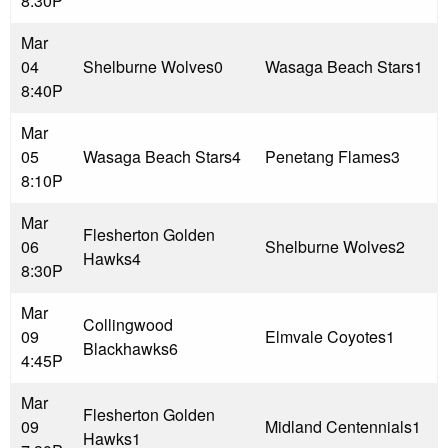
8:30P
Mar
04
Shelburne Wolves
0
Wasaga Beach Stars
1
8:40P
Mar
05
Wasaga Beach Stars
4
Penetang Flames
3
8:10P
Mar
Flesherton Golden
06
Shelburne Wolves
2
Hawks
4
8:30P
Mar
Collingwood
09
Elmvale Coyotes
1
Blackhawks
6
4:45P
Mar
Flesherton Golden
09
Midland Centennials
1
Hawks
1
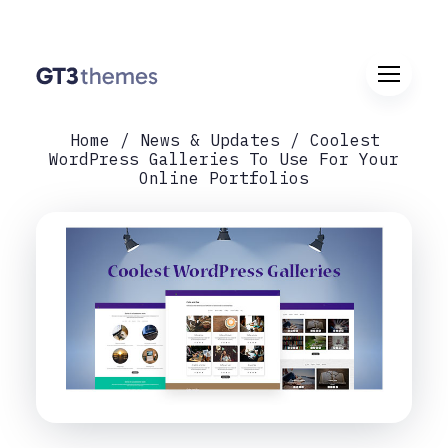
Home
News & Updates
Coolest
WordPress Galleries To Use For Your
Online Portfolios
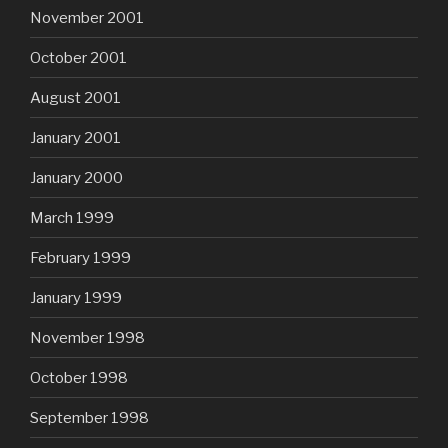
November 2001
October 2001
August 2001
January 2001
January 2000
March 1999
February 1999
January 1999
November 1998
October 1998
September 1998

--

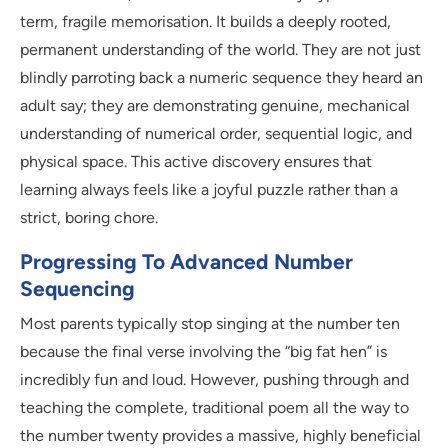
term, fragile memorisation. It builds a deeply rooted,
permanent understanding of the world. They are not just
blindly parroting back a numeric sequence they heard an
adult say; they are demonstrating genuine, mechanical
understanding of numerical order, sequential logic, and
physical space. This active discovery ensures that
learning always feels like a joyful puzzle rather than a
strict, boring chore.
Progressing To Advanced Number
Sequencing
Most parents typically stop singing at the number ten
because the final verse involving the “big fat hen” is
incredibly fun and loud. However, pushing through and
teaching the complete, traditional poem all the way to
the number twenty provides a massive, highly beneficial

[Exercise requirements]
The entries above hold a line with "February 1999" and a later line with "September 1998". Write out exactly those lines and all lines between, nothing more.

[Answer section]
February 1999
January 1999
November 1998
October 1998
September 1998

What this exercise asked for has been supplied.